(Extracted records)
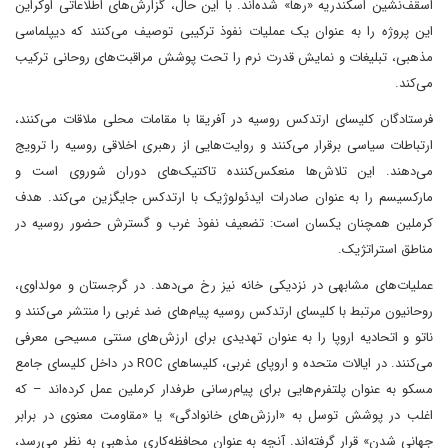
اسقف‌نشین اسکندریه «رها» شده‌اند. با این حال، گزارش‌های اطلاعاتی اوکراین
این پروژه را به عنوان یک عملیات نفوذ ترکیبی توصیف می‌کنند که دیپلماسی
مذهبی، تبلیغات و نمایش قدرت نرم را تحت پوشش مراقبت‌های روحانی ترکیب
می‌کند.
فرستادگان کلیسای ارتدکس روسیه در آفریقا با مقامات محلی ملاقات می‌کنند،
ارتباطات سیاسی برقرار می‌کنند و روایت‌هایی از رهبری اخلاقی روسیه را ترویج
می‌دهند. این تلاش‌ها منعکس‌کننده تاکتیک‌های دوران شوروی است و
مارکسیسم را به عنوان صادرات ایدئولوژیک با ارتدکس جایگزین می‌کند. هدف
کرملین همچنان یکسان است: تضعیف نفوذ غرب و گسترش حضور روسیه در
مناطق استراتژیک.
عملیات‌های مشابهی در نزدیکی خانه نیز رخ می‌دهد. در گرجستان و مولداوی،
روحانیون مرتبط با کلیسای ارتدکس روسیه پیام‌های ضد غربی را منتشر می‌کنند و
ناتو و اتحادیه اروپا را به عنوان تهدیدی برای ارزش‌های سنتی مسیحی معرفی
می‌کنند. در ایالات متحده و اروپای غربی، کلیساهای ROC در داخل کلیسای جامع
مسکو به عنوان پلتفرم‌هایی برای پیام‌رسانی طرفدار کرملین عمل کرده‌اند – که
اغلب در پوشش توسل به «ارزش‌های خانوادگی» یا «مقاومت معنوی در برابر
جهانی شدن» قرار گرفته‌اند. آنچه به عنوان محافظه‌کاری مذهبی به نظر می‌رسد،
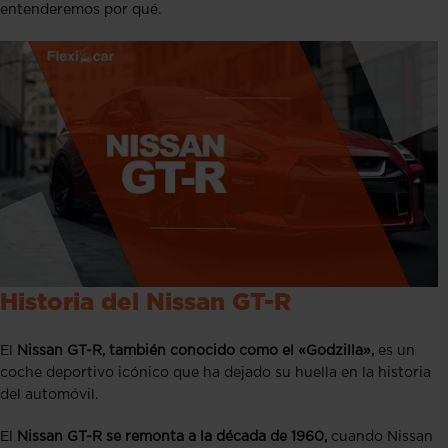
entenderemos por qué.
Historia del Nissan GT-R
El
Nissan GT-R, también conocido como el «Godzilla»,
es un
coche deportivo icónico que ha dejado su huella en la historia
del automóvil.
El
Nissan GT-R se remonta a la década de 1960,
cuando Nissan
* * *
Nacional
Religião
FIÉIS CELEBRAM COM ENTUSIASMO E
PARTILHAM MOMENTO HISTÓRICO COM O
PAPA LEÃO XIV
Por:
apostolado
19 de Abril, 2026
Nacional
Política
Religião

WORK INSTRUCTION: Reproduce the data above exactly, but only from the line containing "گزارش‌های اطلاعاتی اوکراین" through the line containing "cuando Nissan"; skip the pictures.

ANSWER FOR THIS EXERCISE:
اسقف‌نشین اسکندریه «رها» شده‌اند. با این حال، گزارش‌های اطلاعاتی اوکراین
این پروژه را به عنوان یک عملیات نفوذ ترکیبی توصیف می‌کنند که دیپلماسی
مذهبی، تبلیغات و نمایش قدرت نرم را تحت پوشش مراقبت‌های روحانی ترکیب
می‌کند.
فرستادگان کلیسای ارتدکس روسیه در آفریقا با مقامات محلی ملاقات می‌کنند،
ارتباطات سیاسی برقرار می‌کنند و روایت‌هایی از رهبری اخلاقی روسیه را ترویج
می‌دهند. این تلاش‌ها منعکس‌کننده تاکتیک‌های دوران شوروی است و
مارکسیسم را به عنوان صادرات ایدئولوژیک با ارتدکس جایگزین می‌کند. هدف
کرملین همچنان یکسان است: تضعیف نفوذ غرب و گسترش حضور روسیه در
مناطق استراتژیک.
عملیات‌های مشابهی در نزدیکی خانه نیز رخ می‌دهد. در گرجستان و مولداوی،
روحانیون مرتبط با کلیسای ارتدکس روسیه پیام‌های ضد غربی را منتشر می‌کنند و
ناتو و اتحادیه اروپا را به عنوان تهدیدی برای ارزش‌های سنتی مسیحی معرفی
می‌کنند. در ایالات متحده و اروپای غربی، کلیساهای ROC در داخل کلیسای جامع
مسکو به عنوان پلتفرم‌هایی برای پیام‌رسانی طرفدار کرملین عمل کرده‌اند – که
اغلب در پوشش توسل به «ارزش‌های خانوادگی» یا «مقاومت معنوی در برابر
جهانی شدن» قرار گرفته‌اند. آنچه به عنوان محافظه‌کاری مذهبی به نظر می‌رسد،
entenderemos por qué.
Historia del Nissan GT-R
El
Nissan GT-R, también conocido como el «Godzilla»,
es un
coche deportivo icónico que ha dejado su huella en la historia
del automóvil.
El
Nissan GT-R se remonta a la década de 1960,
cuando Nissan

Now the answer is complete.